Carbidopa-Levodopa (Sinemet)

Carbidopa-Levodopa (Tradename: Sinemet), also known as levocarb, is a combination drug of carbidopa and levodopa used in the treatment of Parkinson's Disease (PD).

Levodopa (a dihydroxyphenylalanine) is the immediate precursor of dopamine. Unlike dopamine, it can be taken orally and can cross the blood-brain barrier. When ingested alone, levodopa is rapidly converted to dopamine outside the CNS. Thus carbidopa, a DOPA decarboxylase inhibitor (DDCI), is added to inhibit the conversion of levodopa to dopamine outside the CNS.

Patients usually need to be on at least 2 weeks of treatment before improvements are seen. A single dose will start working within 10 minutes with a total duration effect of about 5 hours.

  • Sinemet 100/25mg 1 tab TID-QID is a typical starting dose
    • Can be titrated weekly:
      • Week 2: 2 tabs TID-QID
      • Week 3: 3 tabs TID-QID
  • Take the medication 1/2 hour before meal, as high protein meal can impact the absorption of dopamine, due to it competing for absorption with other proteins.
  • If there is a problem with delayed kicking in, levodopa IR can also be crushed and taken with an acidic drink (e.g. - orange juice or a carbonated drink)
    • Break a tablet of levodopa into half, crush half of the tablet and mix with orange juice and swallow the mixture, then swallow the other half of the tablet, which can speed up the effect of the medication (or chew this half tablet and drink sufficient amounts of orange juice/carbonated drink/water with it).

High doses can cause dopamine toxicity, causing hypertension, GI upset, blurred vision, and hallucinations.

Levodopa-induced dyskinesia (LID) can occur from long‐term use of levodopa, and not caused by the underlying Parkinson's Disease. [1] Different types of movement disorders are seen in LID, including chorea, ballism, dystonia, myoclonus, or combination of any of these movements. These dyskinesias are seen in the neck, facial muscles, jaw, tongue, hip, shoulder, trunk, and limb or may appear as involuntary flexion of toes. These dyskinesias can often be very debilitating, and even more so than the original Parkinson's symptoms.
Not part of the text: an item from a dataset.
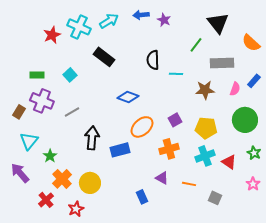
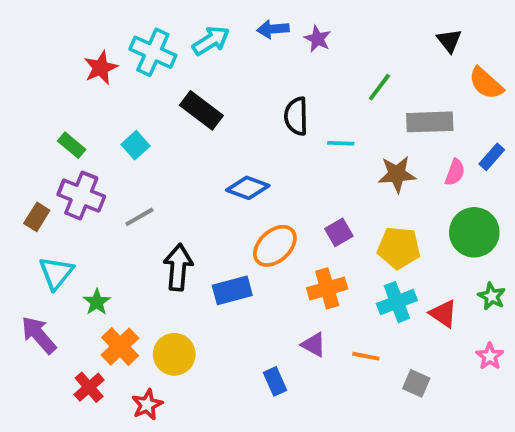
black triangle: (218, 23) -> (449, 41), moved, size x0.6
green rectangle: (37, 75) -> (72, 145), turned 40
Dopamine agonist withdrawal syndrome (DAWS) is a complication that affects up to 19% of PD patients who undergo a dopamine agonist taper. It was initially described in 2010 as a severe stereotypical cluster of psychiatric and physical symptoms occurring with dopamine agonist withdrawal.[2][3] The symptoms of DAWS include anxiety, panic attacks, dysphoria, depression, agitation, irritability, suicidal ideation, fatigue, orthostatic hypotension, nausea, vomiting, diaphoresis, generalized pain, and drug cravings.

The on-off phenomenon is a consequence of sustained levodopa treatment in patients with Parkinson's disease. It is characterized by a switch between mobility and immobility, which occurs as an end-of-dose or “wearing off” worsening of motor function or, much less commonly, as sudden and unpredictable motor fluctuations.[4]

  • Impulse-control disorders (ICDs) such as compulsive gambling, buying, sexual, and eating behaviours, are a serious and increasingly recognized complication in Parkinson's disease (PD), occurring in up to 20% of PD patients over the course of their illness.
  • Related behaviours include punding (stereotyped, repetitive, purposeless behaviours), dopamine dysregulation syndrome (DDS), levodopa misuse (compulsive medication overuse), hobbyism (e.g. - compulsive internet use, artistic endeavours, and writing), and hypersexuality or paraphilias.
  • These disorders have a significant impact on quality of life and function, strain interpersonal relationships, and worsen caregiver burden, and are associated with significant psychiatric comorbidity.
  • Patients often do not report these behaviours due to shame or guilt, and so it is important to ask these questions directly!
  • Management includes decreasing the dose of the offending agent (usually a dopamine agonist) or completely stopping it.
    • It may take upto 4 months for ICD symptoms to dissipate after the agonist is discontinued.
    • Once patients gain insight into their behaviour they are at higher risk of suicide.